Federal Jury Trial Acquittal


Looking back this weekend at one of the most memorable cases of my career, which ended a year ago today.

It was a federal mail fraud case in the Eastern District of California, Sacramento, court.  The US Attorney’s office in Sacramento had charged six defendants in the case, but by the time we started the trial on March 3, 2015, four of the six had pled guilty and agreed to testify against the other two.

The two remaining defendants were my client, Deborah Loudermilk, and a co-defendant named Buena Marshall, who was represented by Attorney Mark Reichel of the Sacramento law firm Reichel & Plesser.  Mark is a very experienced federal criminal defense attorney and former federal public defender who proved to be an excellent co-counsel in this difficult case.

The charges grew out of events that occurred in 2006 during the height of the home mortgage frenzy which ultimately led to the monumental mortgage meltdown of 2008.

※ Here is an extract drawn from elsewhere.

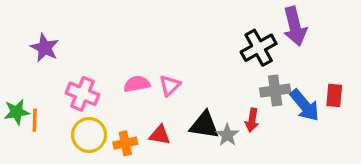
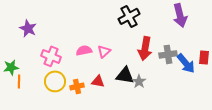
black cross: (259, 48) -> (129, 16), moved
orange line: (35, 120) -> (19, 81), moved
red arrow: (252, 120) -> (145, 48), moved, size x1.6

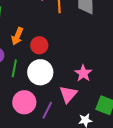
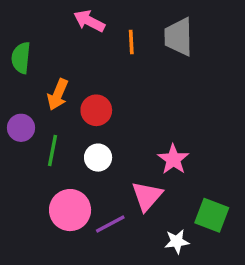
white circle: (40, 72) -> (98, 158), size x0.6
purple line: (47, 110) -> (110, 224), turned 36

The trial took 11 trial days over four weeks.  In the prosecution of the case, the government presented 26 witnesses and more than 300 exhibits.  It took more than 8 years to get the case to trial because the allegations were not even investigated until early 2010 and charges were not filed until October of 2011. During the more than three years that the case was pending, four of the original six defendants entered into “cooperative” plea agreements, by which they agreed to testify against the remaining defendants.

Among the prosecution witnesses were five convicted felons, including the four former co-defendants.  One of the highlights of the trial for the defense came during the testimony of one of these “cooperating witnesses”, who had to admit that my client was not the person he had thought the government investigators were referring to when they interviewed him and that he had never even met Miss Loudermilk. 

In my closing argument (which is reproduced below), I characterized the presentation of these witnesses as a “parade of the horribles”. In a discussion with the attorneys after the conclusion of the trial, a number of the jurors agreed, indicating that they had given little credence to the testimony of the convicted felons.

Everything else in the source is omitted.